Disk Writer: A 'solução' da Nintendo para distribuir jogos a baixo custo
Disk Writer

O ano era 1986. A Nintendo dominava o mercado japonês com seu console Famicom, mas os limites técnicos dos cartuchos naquela época levaram à criação do módulo Family Computer Disk System, baseado em uma variante proprietária dos disquetes. Além de guardar mais dados, gravar partidas e oferecer melhor áudio, os discos tinham outra vantagem: eram muito mais econômicos. A Nintendo tentou aproveitar esse fator com seu Disk Writer, uma plataforma que permitia aos jogadores acessar novos títulos pagando uma fração do custo.

Você sabia que a versão original de The Legend of Zelda não estava disponível como cartucho? Na verdade, foi um dos títulos de lançamento para o Family Computer Disk System, famoso módulo secundário compatível com o console Famicom.

Disk Writer: Cópias legais de Famicom por 500 ienes

Disk Writer: A 'solução' da Nintendo para distribuir jogos a baixo custo
Um clássico: o console Famicom com o sistema FDS conectado

Esse módulo habilitava o uso de Disk Cards, com capacidade total de 112 kilobytes por unidade. Se considerarmos as limitações e o alto custo das soluções de estado sólido em meados dos anos 80, o Family Computer Disk System parecia ser o recurso ideal.

Naturalmente, havia grandes dúvidas sobre o uso de um meio magnético, e a palavra-chave era "pirataria". No início daquela década, a pirataria de jogos e software em computadores no território japonês estava fora de controle.

Os serviços de aluguel não utilizavam cópias originais, mas sim se encarregavam de criar bootlegs e crackear os sistemas de proteção. As autoridades responderam com dureza: proibiram o aluguel de videogames, salvo se o criador de cada título autorizasse. Então, o FDS e suas Disk Cards podiam baixar o custo dos jogos, mas alugá-los não era uma opção. Assim nasceu o Disk Writer.
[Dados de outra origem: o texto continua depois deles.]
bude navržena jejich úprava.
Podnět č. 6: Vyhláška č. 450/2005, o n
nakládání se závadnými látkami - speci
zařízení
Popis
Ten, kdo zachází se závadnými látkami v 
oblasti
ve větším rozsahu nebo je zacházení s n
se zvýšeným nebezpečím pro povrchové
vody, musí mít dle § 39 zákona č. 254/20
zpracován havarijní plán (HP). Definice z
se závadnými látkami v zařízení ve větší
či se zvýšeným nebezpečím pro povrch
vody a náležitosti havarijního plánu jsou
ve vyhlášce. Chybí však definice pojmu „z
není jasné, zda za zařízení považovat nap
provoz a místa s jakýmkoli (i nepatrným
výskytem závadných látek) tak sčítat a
Disk Writer: A 'solução' da Nintendo para distribuir jogos a baixo custo
Uma das poucas unidades que devem permanecer intactas

À primeira vista, o Disk Writer era uma espécie de máquina de venda automática, mas o usuário não interagia com ela. O que ele fazia era entregar sua Disk Card ao vendedor, que a inseria no Disk Writer e gravava o jogo desejado pela quantia de 500 ienes. Se o usuário não possuísse nenhum disco, podia comprar um em branco por 2.000 ienes. No melhor dos casos, eram 500 ienes contra 5.000 de um cartucho novo, e não havia limites no uso do Disk Writer.

Disk Writer: A 'solução' da Nintendo para distribuir jogos a baixo custo
Troca de jogos a 10 por cento do preço de um cartucho... difícil resistir

Outro aspecto revolucionário do Disk Writer era o Disk Fax, que essencialmente servia como leaderboard a nível nacional. Os jogadores usavam "versões azuis" de suas Disk Cards e inseriam suas pontuações mais altas no Disk Fax, para depois serem enviadas à Nintendo via fax. O gigante japonês organizou várias competições e entregou prêmios aos melhores jogadores.

Disk Writer: A 'solução' da Nintendo para distribuir jogos a baixo custo
O chamado Disk Fax em ação

No entanto, a popularidade do Disk Writer só se estendeu até 1993. As razões incluíram problemas mecânicos e de durabilidade tanto no Family Computer Disk System quanto em suas Disk Cards, o extraordinário avanço dos cartuchos que multiplicaram sua capacidade e adicionaram baterias para salvar partidas.

Além disso, o hackeamento do sistema de arquivos do FDS em 1988 (que fez a pirataria explodir mais uma vez), as políticas draconianas da Nintendo em relação ao copyright (reivindicava 50 por cento dos direitos em cada jogo externo para o FDS, corroendo o interesse na plataforma) e a margem de lucro pobre selaram seu destino.

O Disk Writer encontrou algo semelhante a uma continuação no cartucho Nintendo Power para Super Famicom e Game Boy, que em parte nos lembra o Game Factory da Blockbuster ... mas essa é outra história.